Por outro lado, aos que vêm depois, como ocorre com toda teoria, cabe sem
dúvida o aperfeiçoamento. Neste sentido, no último capítulo relacionamos alguns
exemplos da “crítica atual”, ou seja, de como as questões levantadas pelos
frankfurtianos são abordadas hoje em dia. Vimos que Habermas, considerado o
principal representante da “segunda geração de Frankfurt”, confia basicamente na sua
teoria da ação comunicativa, que pretende escapar ao pessimismo na crença de que a
competência lingüística e cognitiva dos indivíduos é capaz de conduzir, através do
diálogo, a uma razão comunicativa. Debord, por sua vez, não altera sua posição da
década de 60 e parece ainda acreditar em uma saída revolucionária, enquanto Eco prega
abertamente a integração.
Apesar de serem posicionamentos bastante diferentes, como vimos, o ponto em
comum entre os três é que trazem críticas veladas às posições frankfutianas, seja por seu
pessimismo, seu imobilismo prático ou por seu caráter muitas vezes utópico. Também
trazem em comum o fato de não conseguirem superar a teoria crítica original e
apresentarem soluções tão “utópicas” quanto as posições que tentam superar. Eco, por
exemplo, parece repetir a sugestão de Marcuse de conclamar a participação dos
intelectuais no processo produtivo. Habermas, ao propor a razão comunicativa, esquece
que na maior parte das vezes o diálogo não ocorre em igualdade de forças e nem sempre
– ou quase nunca – a opinião vencedora é a melhor. Eco e Habermas admitem dialogar
com o sistema, enquanto Debord isola-se e não desenvolve em nada o seu pensamento
anterior.
122
Posto isso, no entanto, ainda cabem algumas observações. Em nossa opinião a
primeira constatação é de que não há, hoje em dia, possibilidade real de uma cultura
descondicionada da Indústria Cultural. Não existe mais o lugar do observador puro e
incontaminado, capaz de trazer o olhar de fora para o sistema. Como mencionou
Debord, a Indústria Cultural já produziu uma geração inteiramente nascida sob o seu
domínio, ou seja, que não conheceu nenhum outro modo de enxergar o mundo.

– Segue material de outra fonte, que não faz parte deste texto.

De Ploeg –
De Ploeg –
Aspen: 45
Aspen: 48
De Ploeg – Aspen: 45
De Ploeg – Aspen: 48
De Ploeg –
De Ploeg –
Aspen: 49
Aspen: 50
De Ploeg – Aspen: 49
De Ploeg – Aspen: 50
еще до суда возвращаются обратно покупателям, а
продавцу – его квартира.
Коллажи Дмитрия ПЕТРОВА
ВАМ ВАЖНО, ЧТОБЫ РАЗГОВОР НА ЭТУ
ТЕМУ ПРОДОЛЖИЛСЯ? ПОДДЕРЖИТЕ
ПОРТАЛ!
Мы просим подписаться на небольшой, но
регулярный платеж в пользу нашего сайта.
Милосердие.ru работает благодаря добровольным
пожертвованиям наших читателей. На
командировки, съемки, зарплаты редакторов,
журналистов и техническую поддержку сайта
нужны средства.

Além disso, parece-nos que o problema realmente não está na existência de uma
cultura de massa em si, mas no fim de uma “cultura de alto nível”. O que ocorre em
nosso tempo é que a cultura barateada passou a ser hegemônica, a ponto de sufocar ou
condenar à extinção os bens culturais “de qualidade superior”. Essa sim é a novidade.
E isso não ocorre apenas em virtude da impossibilidade de sua coexistência com
a Indústria Cultural, mas também - e sobretudo – em função do regime de trabalho
imposto pelo sistema capitalista, pela era moderna. Benjamin, através de Baudelaire,
anuncia o desaparecimento da flânerie. Com ela, desaparece também a figura clássica
do homem de cultura. Os detentores do poder econômico, também eles, estão
submetidos às leis do capital. Também eles estão submetidos à divisão entre horas de
trabalho e horas de lazer - o feitiço virou contra o feiticeiro. O sistema capitalista tem
como efeito colateral o fim do intelectual, do humanista, como esse existia até o século
XIX. Eco afirma que:
O homem de uma civilização de massa não é mais esse homem. Melhor ou pior, é outro, e outros deverão ser os seus caminhos de formação e salvação. (ECO, 1979, p.38)

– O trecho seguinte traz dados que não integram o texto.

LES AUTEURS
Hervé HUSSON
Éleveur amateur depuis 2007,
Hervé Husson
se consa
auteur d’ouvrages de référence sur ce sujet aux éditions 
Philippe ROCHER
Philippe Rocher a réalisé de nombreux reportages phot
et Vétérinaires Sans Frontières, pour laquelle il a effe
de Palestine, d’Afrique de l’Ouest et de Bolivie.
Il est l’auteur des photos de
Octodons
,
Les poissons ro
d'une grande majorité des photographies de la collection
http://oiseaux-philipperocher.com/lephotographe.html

Deixando de lado o aspecto “integrado” de Eco parece claro que a afirmação de
que o homem da civilização de massa está distante do intelectual renascentista procede.

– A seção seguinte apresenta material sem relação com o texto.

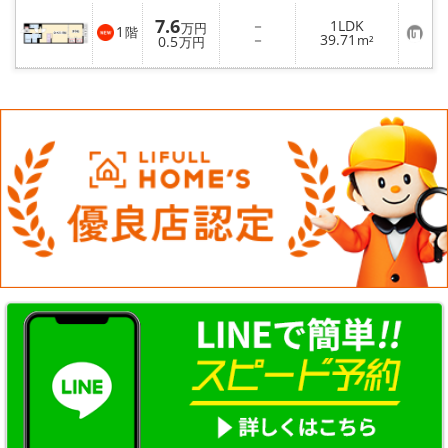
☆新築物件☆
7.6
－
1LDK
万円
1
階
お
－
39.71
0.5
m²
万円
☆インターネット無料物件☆
気
に
入
り
☆敷金·礼金0円物件☆
登
録
路線·駅から探す
地域から探す
地図から探す
スタッフ紹介
スタッフ募集中
店舗情報·アクセス
会社概要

Nosso objetivo não é encontrar uma solução para o “problema da cultura de massa”,
123
mas nos parece que a sua análise passa necessariamente pela adoção da premissa de que
o que havia então não existe mais.
Desta forma, o desafio parece ser o de revitalizar a cultura dita superior e fazer
com que ela saia de determinados nichos e consiga se alastrar pela sociedade,
promovendo-se uma democratização real da cultura. Pelo que vemos, porém, e apesar
da simplicidade da sentença, a sua aplicação está bem longe de ser simples. A Indústria
Cultural, a ideologia tecnológica e o ritmo de trabalho da sociedade capitalista têm
constituído um antídoto poderoso à necessidade de reflexão e liberdade.
Sendo assim, o dilema ainda não foi superado. Permanece a percepção de
Marcuse de que não há prática atual capaz de responder à teoria crítica. Ou então: ainda
não há teoria atual capaz de viabilizar as mudanças práticas necessárias.